BlackRock’s Rick Rieder on the Future of Fixed Income in a Post-QE World
When it comes to the European and U.S. debt crises are we nearing the dénouement — or still in the opening act?
At the Financial Analysts Seminar in Chicago earlier this week, Rick Rieder (pictured left), managing director and chief investment officer of fixed income at BlackRock, Inc., the world’s largest money manager ranked by assets, was unequivocal: both crises, unfortunately, are still in the early stages of their development, he told delegates.
With respect to Europe, Greece may be the most visible sign of deep structural problems across the old continent, which suffers from ongoing capital flow imbalances and burdensome debt levels. But it is Italy, Rieder asserted, whose near-term fortunes will be far more telling for the future of the European debt crisis as a whole: In the next three months (through October 2011), he noted, a nervous bond market must accommodate Italy’s need to roll over as much as $100 billion in debt.
On the other side of the Atlantic, said Rieder, who specializes in fundamental portfolios, the U.S. debt crisis reveals American banks to be far from healthy, given the large volume of bad loans and extensive exposure to troubled real estate assets. At the same time, the U.S. Federal Reserve’s policy actions have proved largely ineffectual, he argued, even as demographic shifts are impacting bond yields. Somewhat perversely, Rieder asserted, the Fed’s actions to stimulate growth by maintaining easy monetary policy are in fact stifling growth. That’s because easy money is weakening the U.S. dollar — and a weaker greenback is driving up the cost of commodities in U.S. dollar terms. Higher commodity costs, in turn, are sapping U.S. consumers spending and curbing economic activity.

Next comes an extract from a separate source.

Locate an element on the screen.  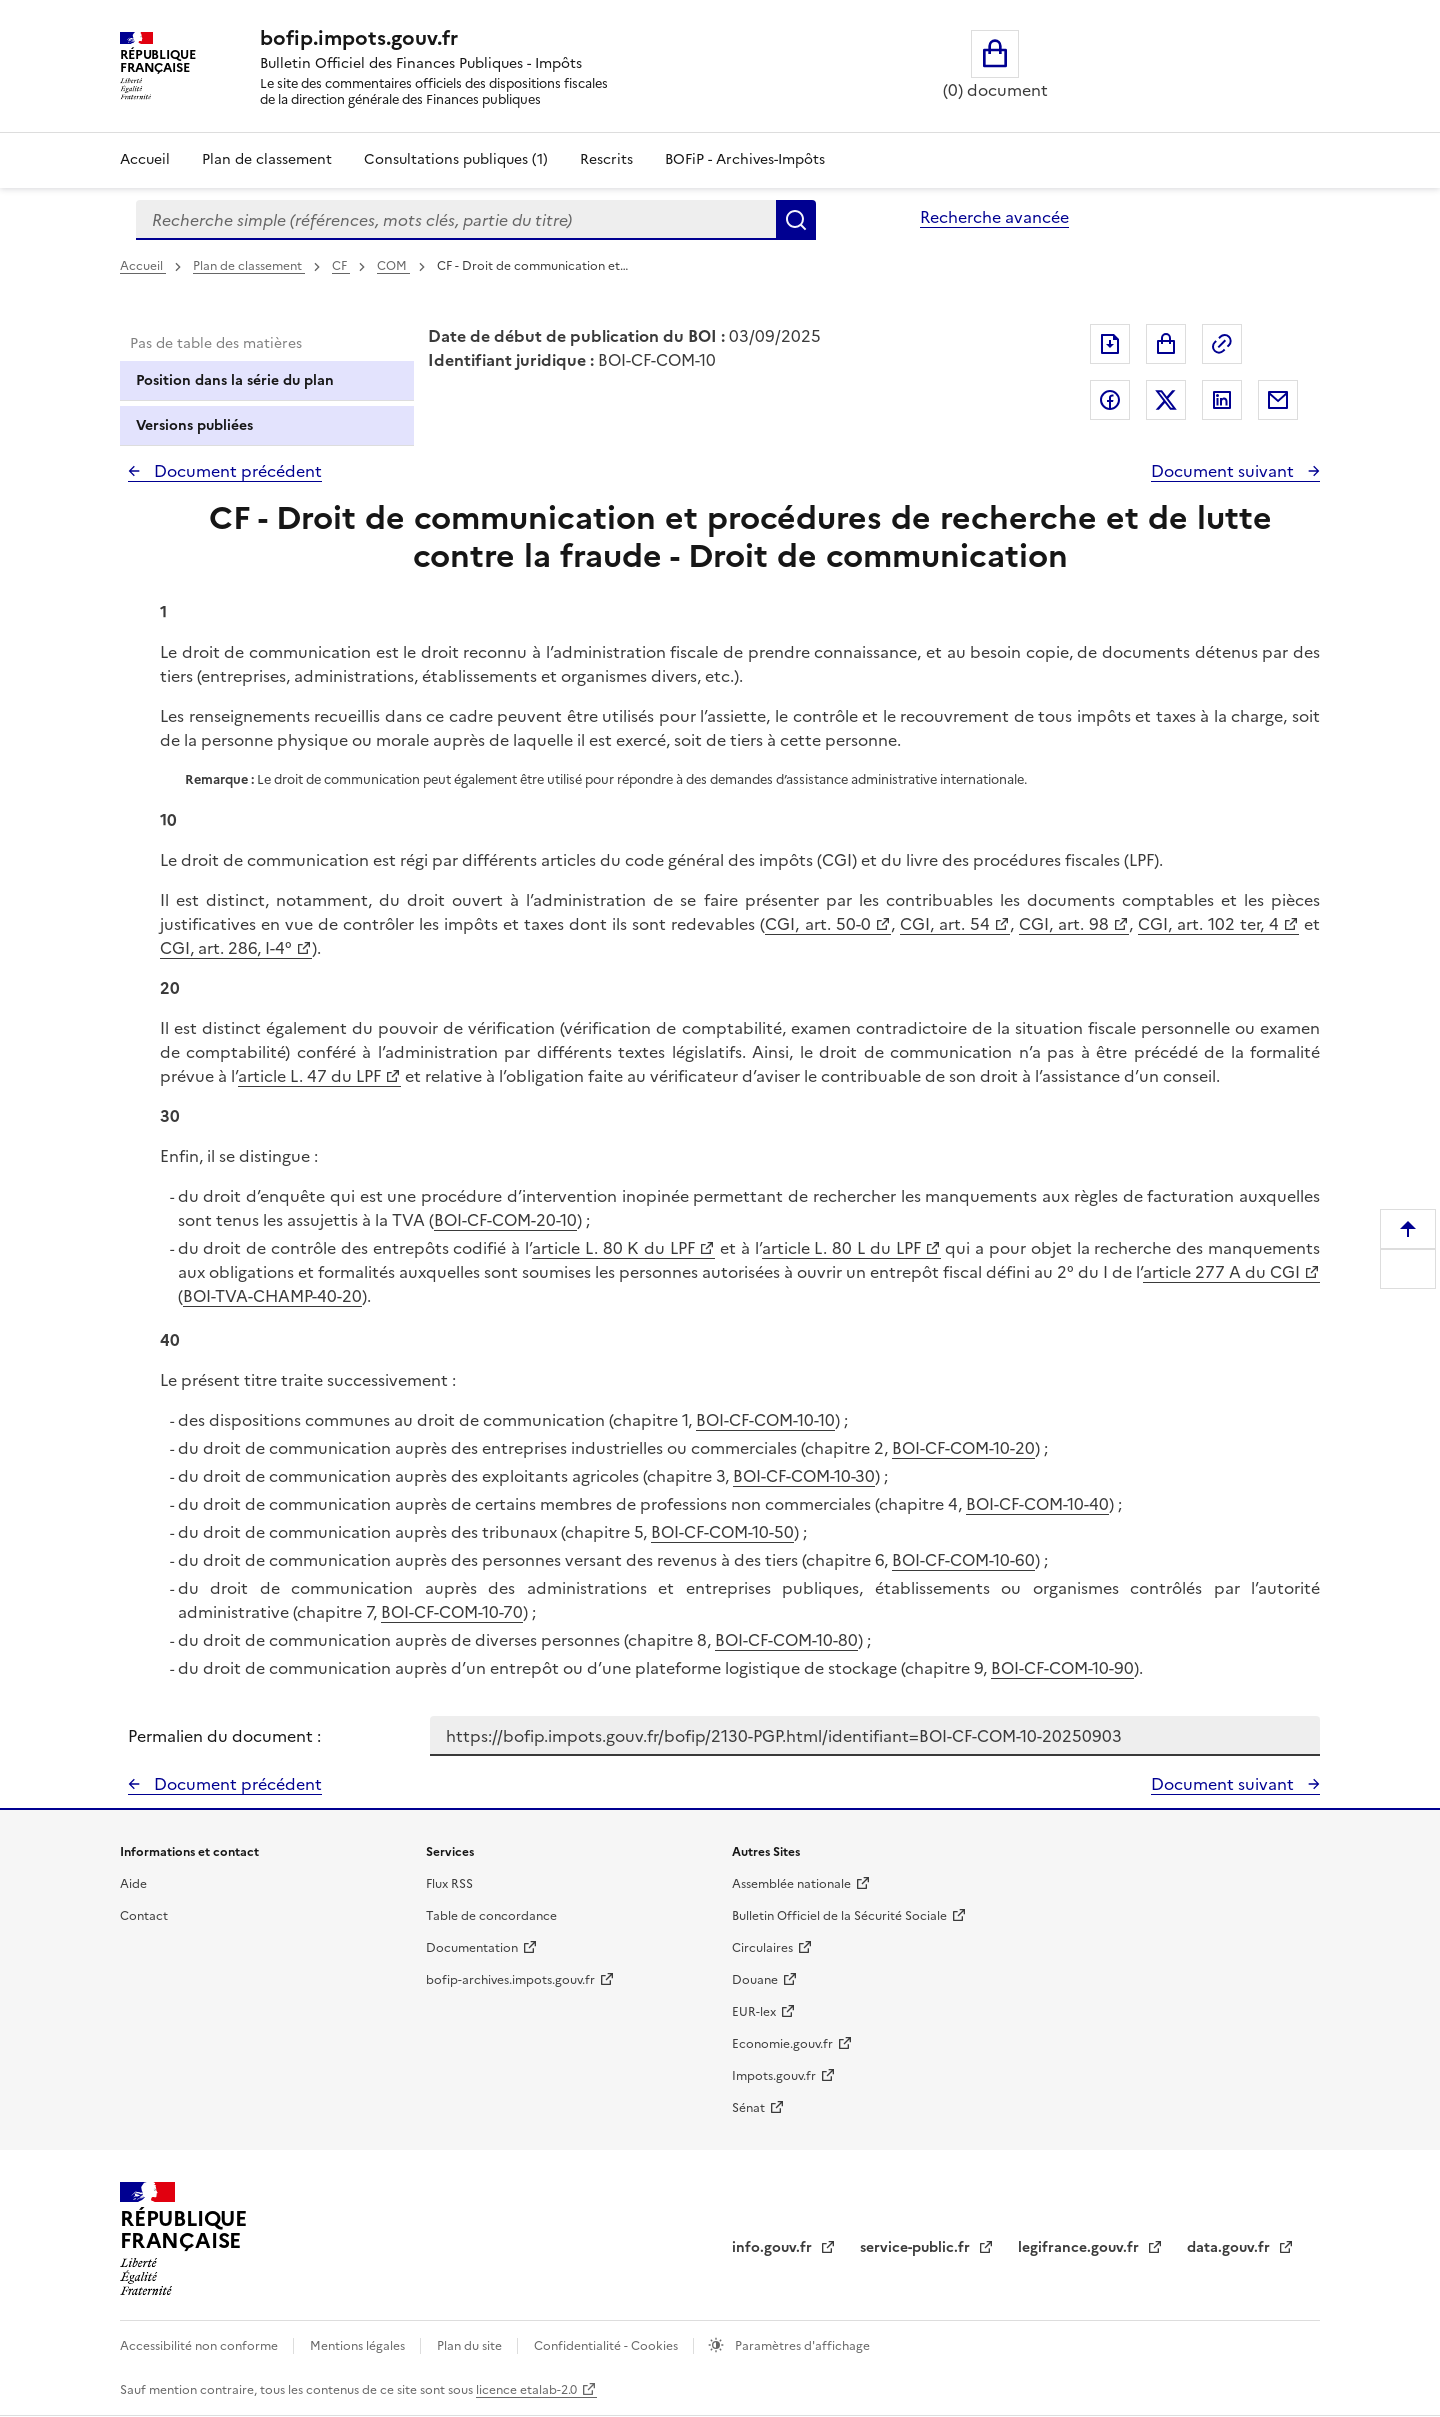
CGI, art. 102 ter, 4 is located at coordinates (1208, 924).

The result is a paradox: The benefits of easy money, Rieder asserted, are offset by the impact of easy money. In Rieder’s words, “inflation is deflationary.”
As a result, contrary to many pundits’ predictions, investors should not expect significant inflation and higher interest rates over the next few years, he argued. In fact, a growing population of retirees in the U.S. suggests that demand for fixed-income instruments will grow substantially, helping tame yields. In Rieder’s view, this demand for bonds is substantially greater than the current supply and must be met before we see any appreciable rise in interest rates.